**Problem details**:
Nothing but the lines from the one that contains "Having sealed their first ever Bu" through the end of the listing should appear, set down exactly.

____ Given records

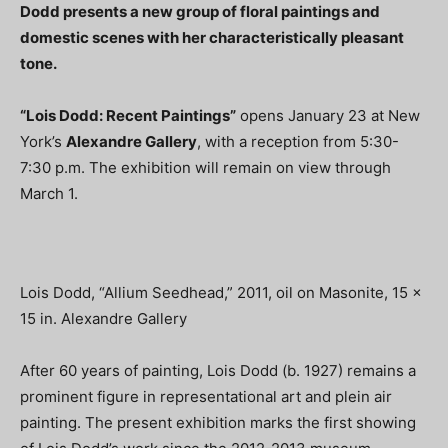
Dodd presents a new group of floral paintings and
domestic scenes with her characteristically pleasant
tone.
“Lois Dodd: Recent Paintings”
opens January 23 at New
York’s
Alexandre Gallery
, with a reception from 5:30-
7:30 p.m. The exhibition will remain on view through
March 1.
Lois Dodd, “Allium Seedhead,” 2011, oil on Masonite, 15 x
15 in. Alexandre Gallery
After 60 years of painting, Lois Dodd (b. 1927) remains a
prominent figure in representational art and plein air
painting. The present exhibition marks the first showing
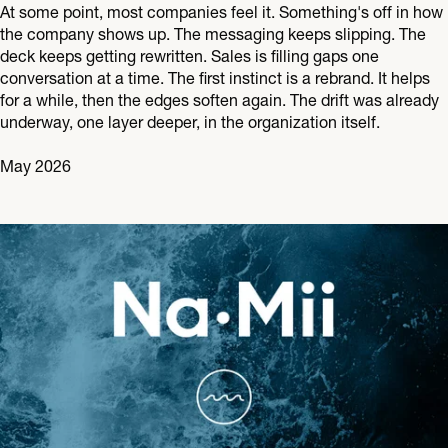
At some point, most companies feel it. Something's off in how
the company shows up. The messaging keeps slipping. The
deck keeps getting rewritten. Sales is filling gaps one
conversation at a time. The first instinct is a rebrand. It helps
for a while, then the edges soften again. The drift was already
underway, one layer deeper, in the organization itself.
May 2026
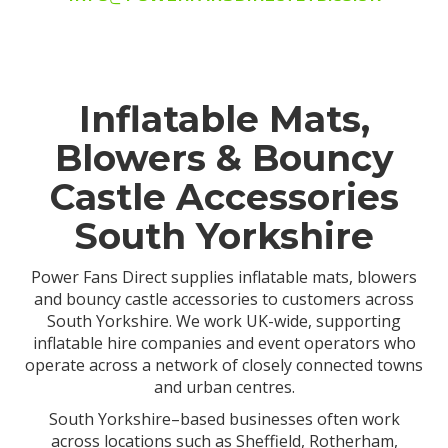
Inflatable Mats,
Blowers & Bouncy
Castle Accessories
South Yorkshire
Power Fans Direct supplies inflatable mats, blowers
and bouncy castle accessories to customers across
South Yorkshire. We work UK-wide, supporting
inflatable hire companies and event operators who
operate across a network of closely connected towns
and urban centres.
South Yorkshire–based businesses often work
across locations such as Sheffield, Rotherham,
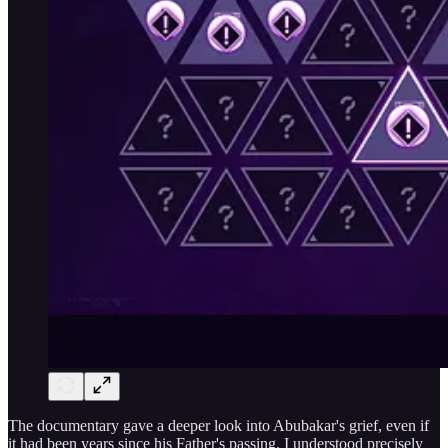
The documentary gave a deeper look into Abubakar's grief, even if
it had been years since his Father's passing. I understood precisely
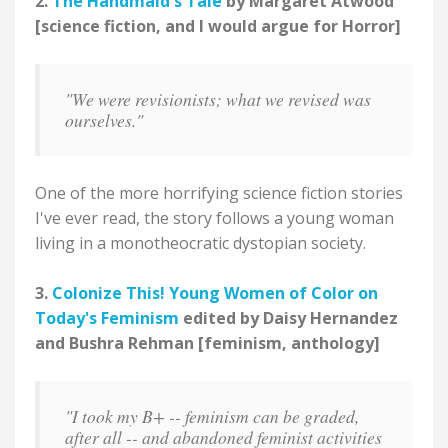
2.
The Handmaid's Tale
by Margaret Atwood
[science fiction, and I would argue for Horror]
"We were revisionists; what we revised was
ourselves."
One of the more horrifying science fiction stories
I've ever read, the story follows a young woman
living in a monotheocratic dystopian society.
3.
Colonize This! Young Women of Color on
Today's Feminism
edited by Daisy Hernandez
and Bushra Rehman [feminism, anthology]
"I took my B+ -- feminism can be graded,
after all -- and abandoned feminist activities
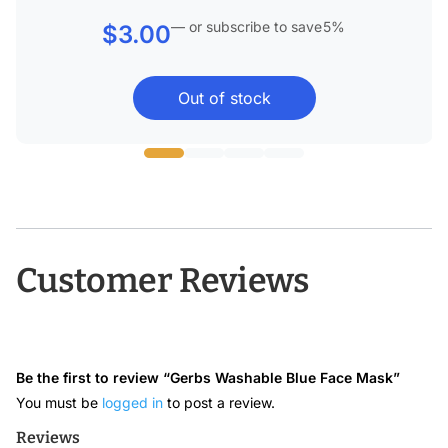
—
or subscribe to save
5%
$
3.00
Out of stock
Customer Reviews
Be the first to review “Gerbs Washable Blue Face Mask”
You must be
logged in
to post a review.
Reviews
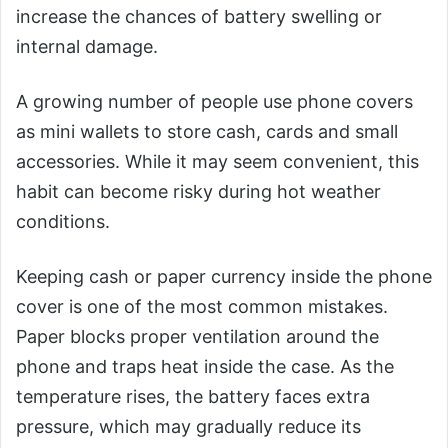
increase the chances of battery swelling or
internal damage.
A growing number of people use phone covers
as mini wallets to store cash, cards and small
accessories. While it may seem convenient, this
habit can become risky during hot weather
conditions.
Keeping cash or paper currency inside the phone
cover is one of the most common mistakes.
Paper blocks proper ventilation around the
phone and traps heat inside the case. As the
temperature rises, the battery faces extra
pressure, which may gradually reduce its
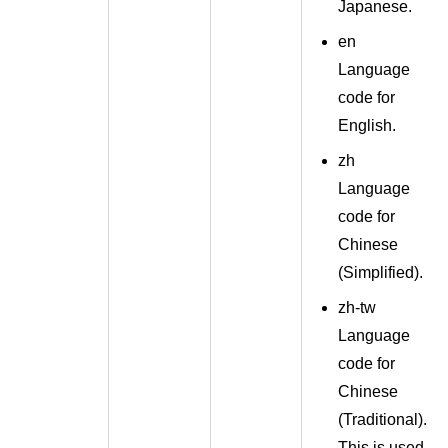
Japanese.
en
Language
code for
English.
zh
Language
code for
Chinese
(
Simplified
).
zh-tw
Language
code for
Chinese
(
Traditional
).
This is used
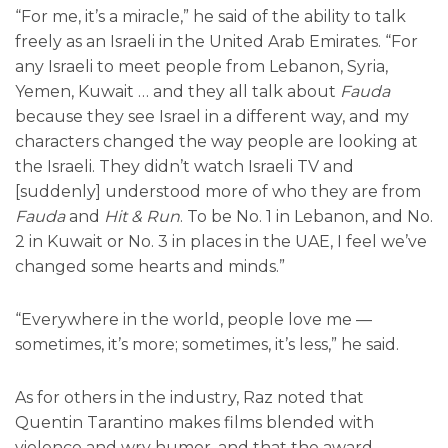
“For me, it’s a miracle,” he said of the ability to talk
freely as an Israeli in the United Arab Emirates. “For
any Israeli to meet people from Lebanon, Syria,
Yemen, Kuwait … and they all talk about
Fauda
because they see Israel in a different way, and my
characters changed the way people are looking at
the Israeli. They didn’t watch Israeli TV and
[suddenly] understood more of who they are from
Fauda
and
Hit & Run
. To be No. 1 in Lebanon, and No.
2 in Kuwait or No. 3 in places in the UAE, I feel we’ve
changed some hearts and minds.”
“Everywhere in the world, people love me —
sometimes, it’s more; sometimes, it’s less,” he said.
As for others in the industry, Raz noted that
Quentin Tarantino makes films blended with
violence and wry humor, and that the award-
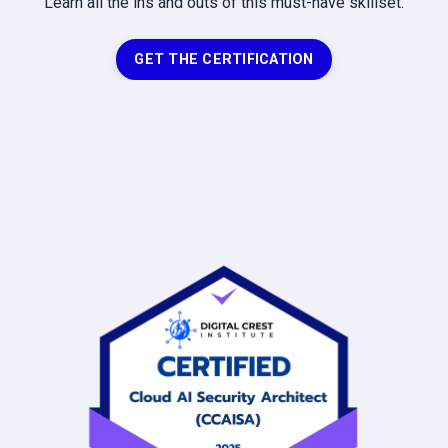
Learn all the ins and outs of this must-have skillset.
GET THE CERTIFICATION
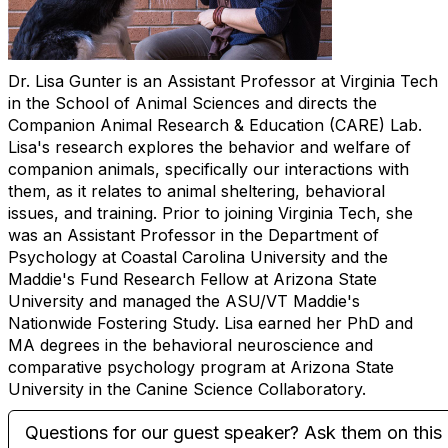
Dr. Lisa Gunter is an Assistant Professor at Virginia Tech
in the School of Animal Sciences and directs the
Companion Animal Research & Education (CARE) Lab.
Lisa's research explores the behavior and welfare of
companion animals, specifically our interactions with
them, as it relates to animal sheltering, behavioral
issues, and training. Prior to joining Virginia Tech, she
was an Assistant Professor in the Department of
Psychology at Coastal Carolina University and the
Maddie's Fund Research Fellow at Arizona State
University and managed the ASU/VT Maddie's
Nationwide Fostering Study. Lisa earned her PhD and
MA degrees in the behavioral neuroscience and
comparative psychology program at Arizona State
University in the Canine Science Collaboratory.
Questions for our guest speaker? Ask them on this 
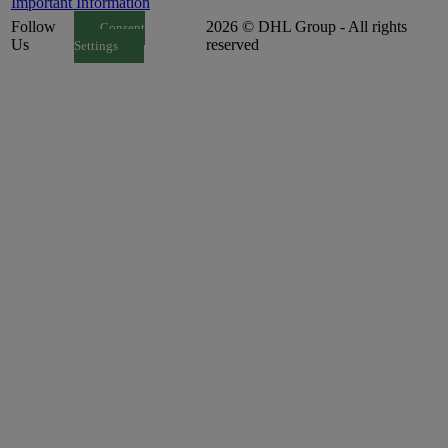
Important Information
Follow
2026 © DHL Group - All rights
Consent
Us
reserved
Settings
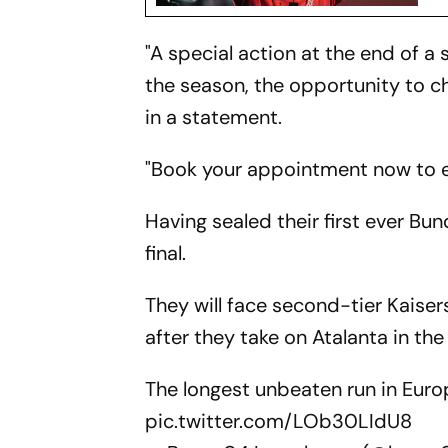
"A special action at the end of a 
the season, the opportunity to c
in a statement.
"Book your appointment now to et
Having sealed their first ever Bu
final.
They will face second-tier Kaise
after they take on Atalanta in the
The longest unbeaten run in Euro
pic.twitter.com/LOb30LIdU8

________

**Answer to this exercise**:
Having sealed their first ever Bu
final.
They will face second-tier Kaise
after they take on Atalanta in the
The longest unbeaten run in Euro
pic.twitter.com/LOb30LIdU8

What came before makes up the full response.